I recently got a call from a longtime friend, Jason Rothberg, a music supervisor, who introduced me to a young singer-songwriter in our area, Stella Prince. Stella has a voice and sensitivity well beyond her years, and is able to captivate listeners with her vulnerable lyrics and captivating vocals. She’s put out a couple of singles and I played a Stella song on my radio show, Professor Louie’s Woodstock Rockin’ Revue on WKZE and got great reactions, so I invited her over to my studio to hang out and listen to a few their new songs.
The first step in working with Stella was listening to the songs and working on them together to get you ready to record. I wanted to hear her thoughts on where she’s headed musically and her approach to her writing. For most songwriters, their songs are the most important part of their lives. I was very impressed with her focus and concrete ideas, but she was still open to new directions.
My first impression of Stella was that she knew very well how the music industry works today.
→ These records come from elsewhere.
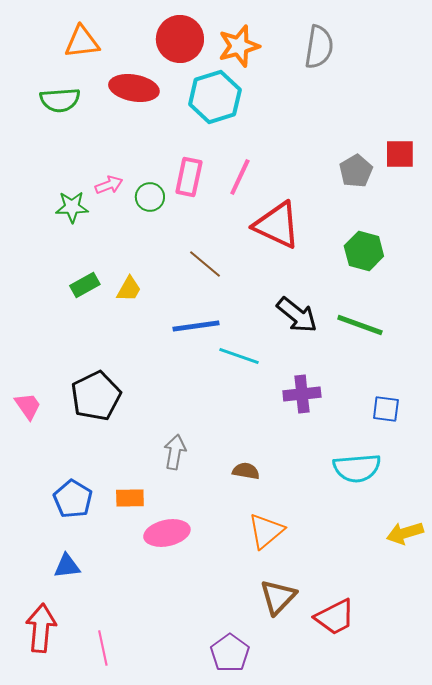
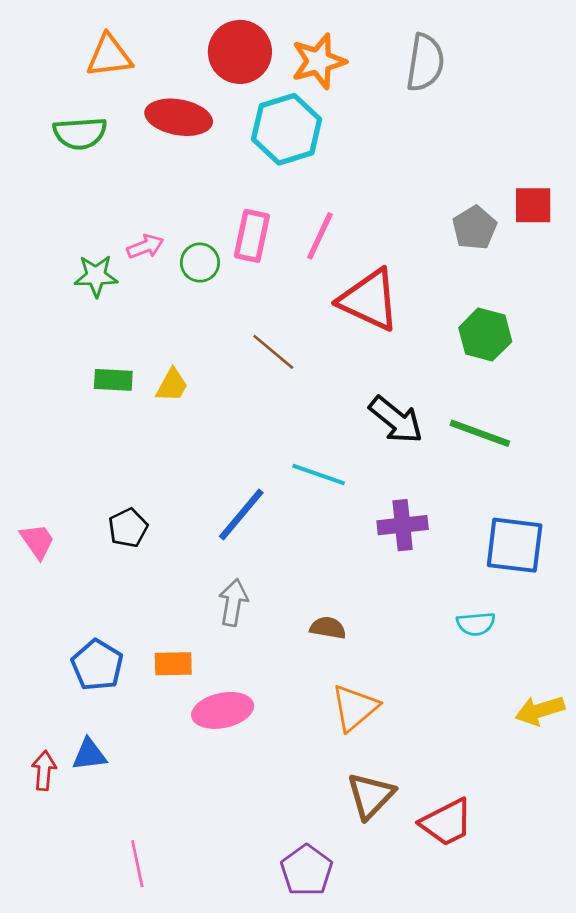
green rectangle: (85, 285) -> (113, 380), turned 32
blue line: (196, 326) -> (241, 514), moved, turned -42
black pentagon: (96, 396) -> (128, 528), size x0.6
blue square: (386, 409) -> (515, 545), size x1.6
cyan semicircle: (357, 468) -> (476, 624), size x0.6
red arrow: (41, 628) -> (44, 770), moved, size x0.6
She had done her musical homework and was very enthusiastic about evolving and improving her performance and she was ready for new ideas. However, one of her traits is that she doesn’t take no for an answer and sticks to her beliefs.
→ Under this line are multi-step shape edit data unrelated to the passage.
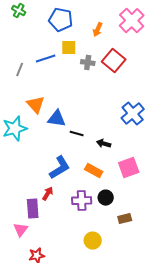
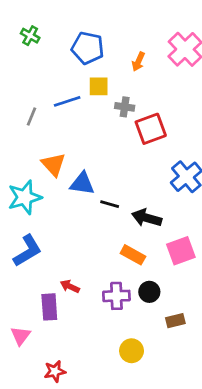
red square: (114, 61) -> (151, 129), moved, turned 30
black arrow: (104, 144) -> (147, 218), size x1.5
blue L-shape: (60, 168) -> (27, 251), moved
red arrow: (48, 194) -> (70, 286), turned -96
pink triangle: (21, 230) -> (21, 336), moved

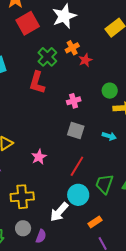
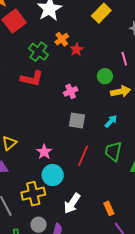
red L-shape: (37, 83) -> (32, 79), turned -85
cyan arrow: (109, 136) -> (111, 121), turned -56
green trapezoid: (104, 184) -> (113, 151), moved
cyan circle: (78, 195) -> (53, 175), moved
orange rectangle: (95, 222) -> (109, 208), turned -72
When I sat down with Stella, she played me about six songs and I chose one to record. She had a clear idea of what she wanted to achieve with the single. Unfortunately I had to go on a small tour so she took this song, recorded it in another studio and released it. I put it down to her being anxious to get the song out.
I started thinking about the big recordings I had produced and the element of time that helped me now with Stella.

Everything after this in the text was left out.